I WAS in the back garden beneath a merciless sun, humping sacks of fertiliser across the lawn, when the creak and groan of my joints was overcome by the insistent ringing of the telephone from its perch on the table at the bottom of the stairs.

Soon, however, my poor eardrums were drilled by an even more penetrative sound.

"Can you take that?" called my wife. "I'm very busy in the lounge with the shopping catalogues, choosing shades of toenail varnish for our hols. Which do you think would be better for lounging on the edge of the pool - cherry-in-the-snow-red or frosty pink?"

In my haste to regain an upright posture, I dropped a sack awkwardly, causing sharp pains to hurdle up and down my sciatic nerve, as though preparing for their own version of the Olympics.

"Frosty pink," I gasped, between yelps, finally breaking into a steady stride down the hall.

Mopping perspiration from my brow, I picked up the phone. You could almost smell the insurance salesman's after-shave lotion chasing his ingratiating voice down the wires.

Was I aware, he wanted to know, that our existing plumbing policy didn't cover taps. Did we want to change it? What had he in mind, I wondered, a new policy, which covered taps but not pipes?

But I decided on a different ploy.

"Are you familiar with the story of Noah?" I asked. "You will remember that he took the ultimate precaution against flooding by building an ark. He was a wise, God-fearing man. Should I follow his example? An ark instead of an insurance policy?"

"Have I called at a bad time?" asked the salesman. I sensed stifled alarm in the rising pitch of his voice, suggesting a chap, eager to escape further engagement with a religious fanatic.

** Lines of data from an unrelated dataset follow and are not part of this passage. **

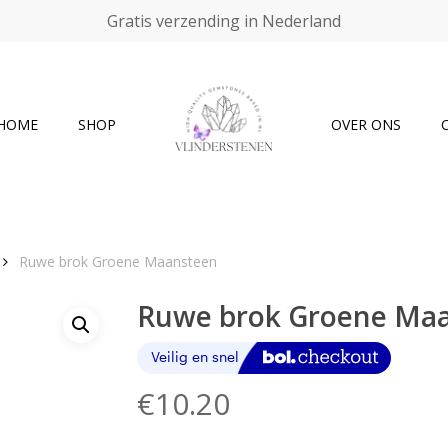
Gratis verzending in Nederland
Cart
HOME
SHOP
OVER ONS
Ruwe brok Groene Maansteen
Ruwe brok Groene Ma
€
10.20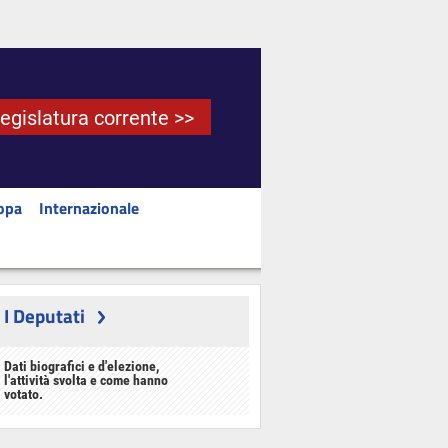
Legislatura corrente >>
opa
Internazionale
I Deputati
Dati biografici e d'elezione,
l'attività svolta e come hanno
votato.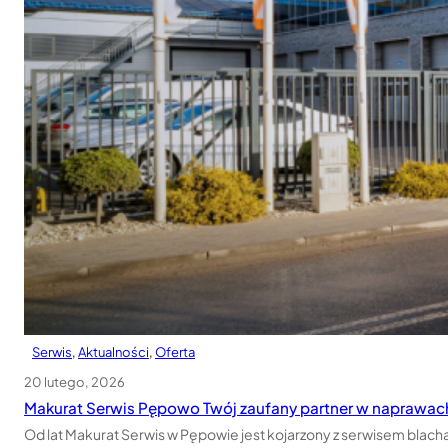
Serwis
, 
Aktualności
, 
Oferta
20 lutego, 2026
Makurat Serwis Pępowo Twój zaufany partner w naprawa
Od lat Makurat Serwis w Pępowie jest kojarzony z serwisem blacha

"It is always a bad time," I replied.

But, far away, there is another England, you know - still breathing and smiling gently, quiet and shy, where mothers on Sundays roast potatoes until the shells are crisp enough to dunk in the gravy, while fresh grass dances to the advance of mowers, pushed by fathers with leather patches on the elbows of their jackets.

Yes, you can see it and smell it and almost touch it in the pictures of the mind. The air hums and the roistering boys of Saturday yawn deeply, as the church bells sound, sad and slow, and the big trees weep over the greens for the pretty girls, who is lick their rouged lips ever closer to the ghosts in the mirrors.

In the distance, a bicycle boy puffs on the hill. Creepers sigh on the church wall and the feet of the faithful crunch the gravel outside the village hall... forever.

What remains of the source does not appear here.